Investments are available in many different types; this is just a brief explanation of some of the main types of investments and how they are treated for tax purposes.

Equities/Direct Share Investment

Investing in individual shares can be very profitable, but it can also be very risky. Shares are basically direct investments into individual companies, and the performance of the investment directly reflects the performance of the company. Shares are subject to income tax on dividends received, with the first 10% of tax being non-reclaimable. If you make a profit when you actually sell your shares, it may be liable to Capital Gains Tax, depending on the size and nature of the holding.


Collectives come in many forms, and as the name suggests, they are basically a system whereby many investors can invest “collectively” in one investment which achieves diversification by investing in a wide number of shares.

The most common types are; Open Ended Investment Companies (OEICS), or Investment Companies with Variable Capital (ICVC) and finally, Unit Trusts.

As with direct investment into shares, collective investments pay tax on the dividends they pay (income tax) and there may be a liability to Capital Gains Tax when the holdings are finally disposed of.

Investment Bonds

Investment Bonds used to be very common, but their popularity has somewhat diminished since the changes in the Capital Gains Tax rules were announced some years ago.

For the vast majority of investors, bonds are not generally suitable, because they pay tax within their structure and this tax is non-reclaimable. The notional rate of tax paid within the bond is 20%.

Bonds invest in a similar way to collectives, but within a different product wrapper.

This is not to say that investment bonds do not still have their uses, they can be particularly attractive for Trustees who are investing on behalf of a Trust. There is also an argument to use investment bonds for Inheritance Tax planning.

There is an offshore version of an investment bond available. Offshore bonds can have some tax advantages, particularly for higher rate income tax payers.
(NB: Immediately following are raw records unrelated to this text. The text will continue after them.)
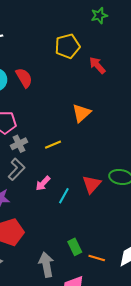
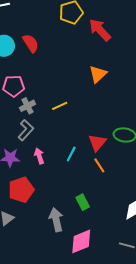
red arrow: (97, 65) -> (100, 30), size x1.4
orange triangle: (81, 113) -> (98, 74), moved
pink arrow: (43, 183) -> (39, 156), moved, turned 119
orange line: (97, 258) -> (99, 165), moved, turned 42

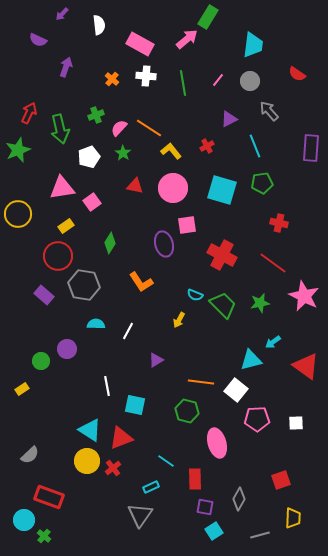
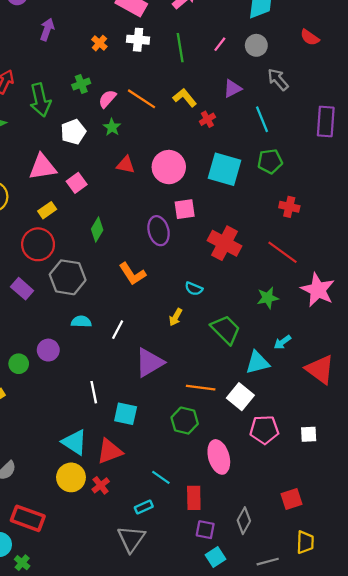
yellow L-shape: (171, 151) -> (185, 98), moved
green trapezoid: (223, 305) -> (226, 330), moved
purple triangle: (156, 360) -> (149, 363), size x1.8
ISAs come in many different types, but basically, you can invest in an ISA and have your money invested in either Cash, Stocks & Shares (generally collectives), or a mixture of the two.

The main attraction of ISAs is they have no liability to Income Tax on dividends (although the 10% tax credit is still non-reclaimable) and they are not generally liable to Capital Gains Tax.

For the Cash ISAs, the interest is generally tax free.


There are a number of different types of deposit accounts, generally offered by banks, building societies, national savings etc. Cash is attractive in the sense that it guarantees the capital value of the deposit, and pays a regular rate of return which is predictable.

It is always important to monitor cash deposit levels in order to ensure you are protected from the potential default of the deposit account provider.

Please note that all of the investments mentioned above involve a degree of risk. The value of all investments can fall as well as rise, and often the value of an investment is not guaranteed.

All of the above narrative is based upon our current understanding of UK Inland Revenue practice, which is always subject to change in the future, sometimes these changes can be retrospective.